# REQUIRED ACTION:
Reproduction without pictures: print every entry precisely as written.

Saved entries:
- Opening Delimiter -
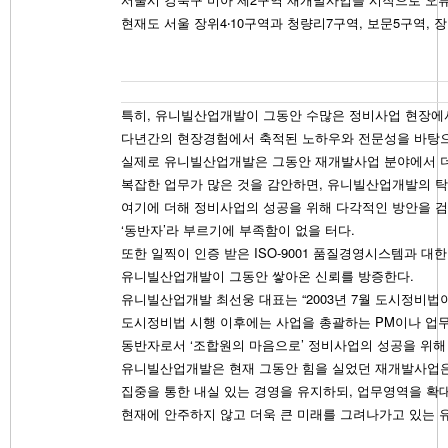
현재도 서울 장위4‧10구역과 청량리7구역, 보문5구역
특히, 유니빌산업개발이 그동안 수많은 정비사업 현장에서
다년간의 현장경험에서 축적된 노하우와 전문성을 바탕으
실제로 유니빌산업개발은 그동안 재개발사업 분야에서 더
복잡한 업무가 많은 것을 감안하면, 유니빌산업개발의 탁
여기에 더해 정비사업의 성공을 위해 다각적인 방안을 검
‘동반자’라 부르기에 부족함이 없을 터다.
또한 일찍이 인증 받은 ISO-9001 품질경영시스템과 대
유니빌산업개발이 그동안 쌓아온 신뢰를 방증한다.
유니빌산업개발 최선웅 대표는 “2003년 7월 도시정비
도시정비법 시행 이후에는 사업을 총괄하는 PM이나 업
동반자로서 ‘조합원의 마음으로’ 정비사업의 성공을 위해 
유니빌산업개발은 현재 그동안 힘을 실었던 재개발사업은 
집중을 통한 내실 있는 경영을 유지하되, 업무영역을 확
현재에 안주하지 않고 더욱 큰 미래를 그려나가고 있는 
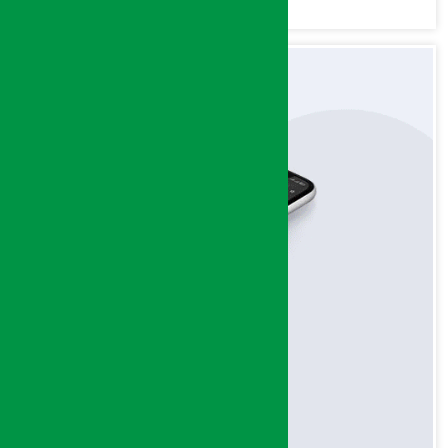
अन्तत: आफैँ जाकिए’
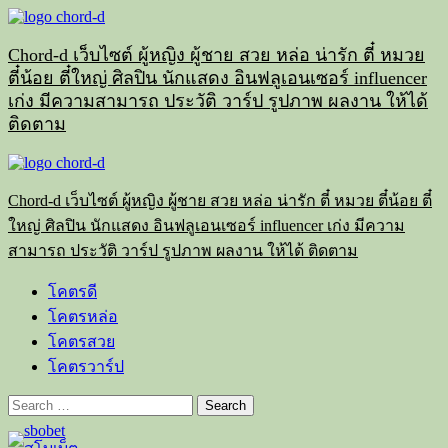
Skip
to
content
Chord-d เว็บไซต์ ผู้หญิง ผู้ชาย สวย หล่อ น่ารัก ตี๋ หมวย
ตี๋น้อย ตี๋ใหญ่ ศิลปิน นักแสดง อินฟลูเอนเซอร์ influencer
เก่ง มีความสามารถ ประวัติ วาร์ป รูปภาพ ผลงาน ให้ได้
ติดตาม
Primary
Menu
Chord-d เว็บไซต์ ผู้หญิง ผู้ชาย สวย หล่อ น่ารัก ตี๋ หมวย ตี๋น้อย ตี๋
ใหญ่ ศิลปิน นักแสดง อินฟลูเอนเซอร์ influencer เก่ง มีความ
สามารถ ประวัติ วาร์ป รูปภาพ ผลงาน ให้ได้ ติดตาม
โคตรดี
โคตรหล่อ
โคตรสวย
โคตรวาร์ป
Search
for:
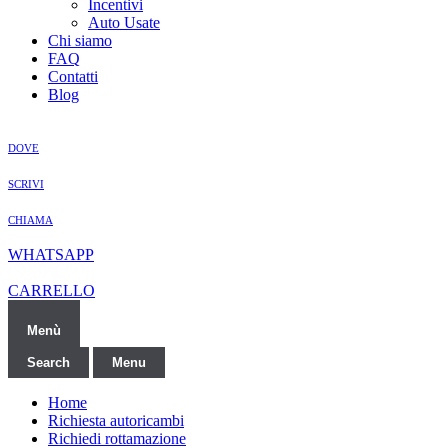
Incentivi
Auto Usate
Chi siamo
FAQ
Contatti
Blog
DOVE
SCRIVI
CHIAMA
WHATSAPP
CARRELLO
Menù
Search
Menu
Home
Richiesta autoricambi
Richiedi rottamazione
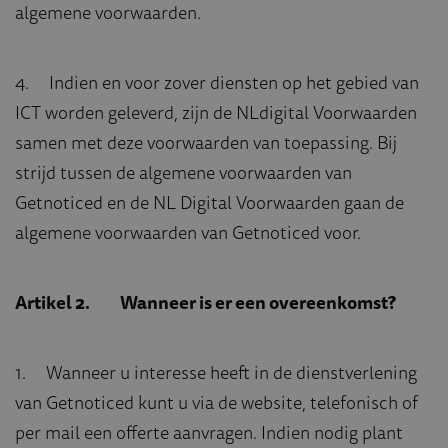
algemene voorwaarden.
4. Indien en voor zover diensten op het gebied van
ICT worden geleverd, zijn de NLdigital Voorwaarden
samen met deze voorwaarden van toepassing. Bij
strijd tussen de algemene voorwaarden van
Getnoticed en de NL Digital Voorwaarden gaan de
algemene voorwaarden van Getnoticed voor.
Artikel 2. Wanneer is er een overeenkomst?
1. Wanneer u interesse heeft in de dienstverlening
van Getnoticed kunt u via de website, telefonisch of
per mail een offerte aanvragen. Indien nodig plant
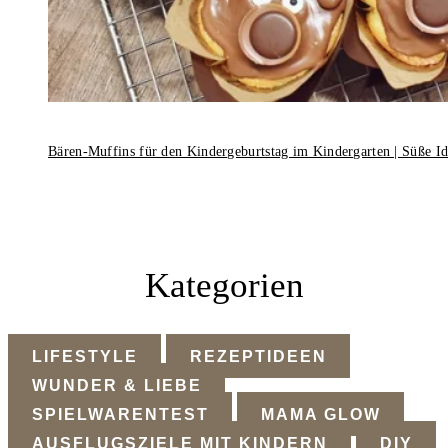
Bären-Muffins für den Kindergeburtstag im Kindergarten | Süße I
Kategorien
LIFESTYLE
REZEPTIDEEN
WUNDER & LIEBE
SPIELWARENTEST
MAMA GLOW
AUSFLUGSZIELE MIT KINDERN
DIY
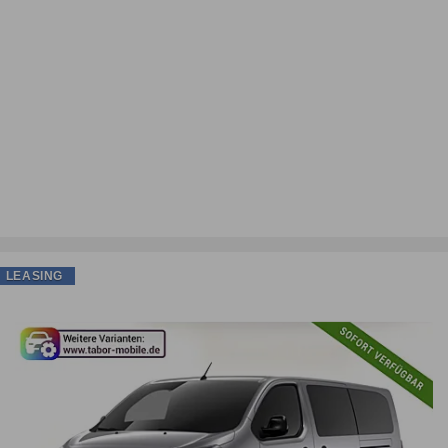
LEASING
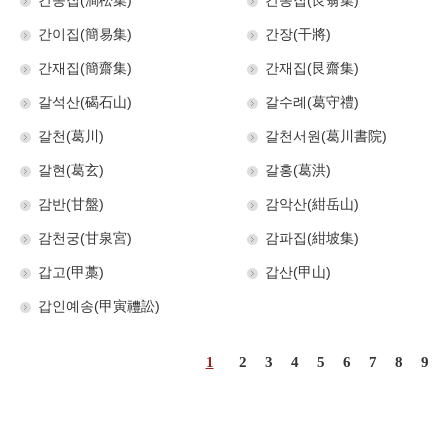
간송집(澗松集)
간옹집(艮翁集)
간이집(簡易集)
간장(干將)
간재집(簡齋集)
간재집(艮齋集)
갈석산(碣石山)
갈수례(葛守禮)
갈천(葛川)
갈천서원(葛川書院)
갈현(葛玄)
갈홍(葛洪)
감반(甘盤)
감악산(紺岳山)
감천궁(甘泉宮)
감파집(紺坡集)
갑고(甲藁)
갑산(甲山)
갑인예송(甲寅禮訟)
1
2
3
4
5
6
7
8
9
- Closing Delimiter -
# RESPONSE BOX:
현재도 서울 장위4‧10구역과 청량리7구역, 보문5구역
특히, 유니빌산업개발이 그동안 수많은 정비사업 현장에서
다년간의 현장경험에서 축적된 노하우와 전문성을 바탕으
실제로 유니빌산업개발은 그동안 재개발사업 분야에서 더
복잡한 업무가 많은 것을 감안하면, 유니빌산업개발의 탁
여기에 더해 정비사업의 성공을 위해 다각적인 방안을 검
‘동반자’라 부르기에 부족함이 없을 터다.
또한 일찍이 인증 받은 ISO-9001 품질경영시스템과 대
유니빌산업개발이 그동안 쌓아온 신뢰를 방증한다.
유니빌산업개발 최선웅 대표는 “2003년 7월 도시정비
도시정비법 시행 이후에는 사업을 총괄하는 PM이나 업
동반자로서 ‘조합원의 마음으로’ 정비사업의 성공을 위해 
유니빌산업개발은 현재 그동안 힘을 실었던 재개발사업은 
집중을 통한 내실 있는 경영을 유지하되, 업무영역을 확
현재에 안주하지 않고 더욱 큰 미래를 그려나가고 있는 
अन्तत: आफैँ जाकिए’
Skip
to
content
Chord-d เว็บไซต์ ผู้หญิง ผู้ชาย สวย หล่อ น่ารัก ตี๋ หมวย
ตี๋น้อย ตี๋ใหญ่ ศิลปิน นักแสดง อินฟลูเอนเซอร์ influencer
เก่ง มีความสามารถ ประวัติ วาร์ป รูปภาพ ผลงาน ให้ได้
ติดตาม
Primary
Menu
Chord-d เว็บไซต์ ผู้หญิง ผู้ชาย สวย หล่อ น่ารัก ตี๋ หมวย ตี๋น้อย ตี๋
ใหญ่ ศิลปิน นักแสดง อินฟลูเอนเซอร์ influencer เก่ง มีความ
สามารถ ประวัติ วาร์ป รูปภาพ ผลงาน ให้ได้ ติดตาม
โคตรดี
โคตรหล่อ
โคตรสวย
โคตรวาร์ป
Search
for:
Incentivi
Auto Usate
Chi siamo
FAQ
Contatti
Blog
DOVE
SCRIVI
CHIAMA
WHATSAPP
CARRELLO
Menù
Search
Menu
Home
Richiesta autoricambi
Richiedi rottamazione
algemene voorwaarden.
4. Indien en voor zover diensten op het gebied van
ICT worden geleverd, zijn de NLdigital Voorwaarden
samen met deze voorwaarden van toepassing. Bij
strijd tussen de algemene voorwaarden van
Getnoticed en de NL Digital Voorwaarden gaan de
algemene voorwaarden van Getnoticed voor.
Artikel 2. Wanneer is er een overeenkomst?
1. Wanneer u interesse heeft in de dienstverlening
van Getnoticed kunt u via de website, telefonisch of
per mail een offerte aanvragen. Indien nodig plant
Bären-Muffins für den Kindergeburtstag im Kindergarten | Süße I
Kategorien
LIFESTYLE
REZEPTIDEEN
WUNDER & LIEBE
SPIELWARENTEST
MAMA GLOW
AUSFLUGSZIELE MIT KINDERN
DIY
LEASING
간송집(澗松集)
간옹집(艮翁集)
간이집(簡易集)
간장(干將)
간재집(簡齋集)
간재집(艮齋集)
갈석산(碣石山)
갈수례(葛守禮)
갈천(葛川)
갈천서원(葛川書院)
갈현(葛玄)
갈홍(葛洪)
감반(甘盤)
감악산(紺岳山)
감천궁(甘泉宮)
감파집(紺坡集)
갑고(甲藁)
갑산(甲山)
갑인예송(甲寅禮訟)
1
2
3
4
5
6
7
8
9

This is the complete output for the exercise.